INSTRUCTIONS FOR THE TASK: An exact copy of every entry is needed, without any of the pictures.

____ PROVIDED RECORDS

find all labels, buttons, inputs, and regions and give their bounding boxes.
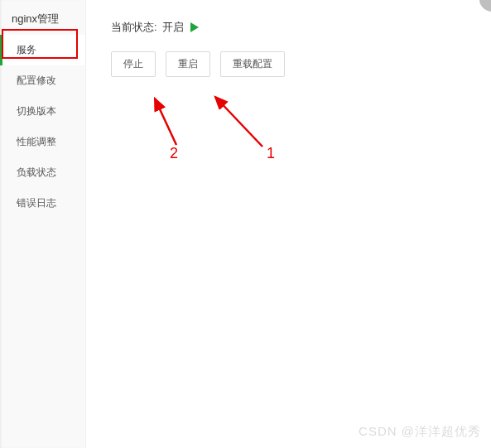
annotation-label-2: 2 — [170, 145, 178, 162]
sidebar-item-switch-version[interactable]: 切换版本 — [0, 96, 85, 127]
content-area: 当前状态: 开启 停止 重启 重载配置 2 1 — [86, 0, 491, 448]
action-buttons: 停止 重启 重载配置 — [111, 51, 476, 77]
status-line: 当前状态: 开启 — [111, 20, 476, 35]
stop-button[interactable]: 停止 — [111, 51, 156, 77]
sidebar-item-performance[interactable]: 性能调整 — [0, 127, 85, 157]
sidebar: nginx管理 服务 配置修改 切换版本 性能调整 负载状态 错误日志 — [0, 0, 86, 448]
annotation-label-1: 1 — [267, 145, 275, 162]
annotation-arrow-2 — [155, 99, 176, 145]
sidebar-item-load-status[interactable]: 负载状态 — [0, 157, 85, 188]
sidebar-item-config-edit[interactable]: 配置修改 — [0, 65, 85, 96]
status-value: 开启 — [162, 20, 184, 35]
sidebar-item-service[interactable]: 服务 — [0, 35, 85, 65]
annotation-arrow-1 — [215, 97, 262, 147]
sidebar-item-error-log[interactable]: 错误日志 — [0, 188, 85, 219]
status-label: 当前状态: — [111, 20, 157, 35]
play-icon — [190, 22, 199, 32]
restart-button[interactable]: 重启 — [166, 51, 210, 77]
sidebar-title: nginx管理 — [0, 0, 85, 35]
reload-config-button[interactable]: 重载配置 — [220, 51, 285, 77]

________

ANSWER FOR THE TASK:
find all labels, buttons, inputs, and regions and give their bounding boxes.
annotation-label-2: 2 — [170, 145, 178, 162]
sidebar-item-switch-version[interactable]: 切换版本 — [0, 96, 85, 127]
content-area: 当前状态: 开启 停止 重启 重载配置 2 1 — [86, 0, 491, 448]
action-buttons: 停止 重启 重载配置 — [111, 51, 476, 77]
status-line: 当前状态: 开启 — [111, 20, 476, 35]
stop-button[interactable]: 停止 — [111, 51, 156, 77]
sidebar-item-performance[interactable]: 性能调整 — [0, 127, 85, 157]
sidebar: nginx管理 服务 配置修改 切换版本 性能调整 负载状态 错误日志 — [0, 0, 86, 448]
annotation-label-1: 1 — [267, 145, 275, 162]
annotation-arrow-2 — [155, 99, 176, 145]
sidebar-item-load-status[interactable]: 负载状态 — [0, 157, 85, 188]
sidebar-item-config-edit[interactable]: 配置修改 — [0, 65, 85, 96]
status-value: 开启 — [162, 20, 184, 35]
sidebar-item-service[interactable]: 服务 — [0, 35, 85, 65]
annotation-arrow-1 — [215, 97, 262, 147]
sidebar-item-error-log[interactable]: 错误日志 — [0, 188, 85, 219]
status-label: 当前状态: — [111, 20, 157, 35]
play-icon — [190, 22, 199, 32]
restart-button[interactable]: 重启 — [166, 51, 210, 77]
sidebar-title: nginx管理 — [0, 0, 85, 35]
reload-config-button[interactable]: 重载配置 — [220, 51, 285, 77]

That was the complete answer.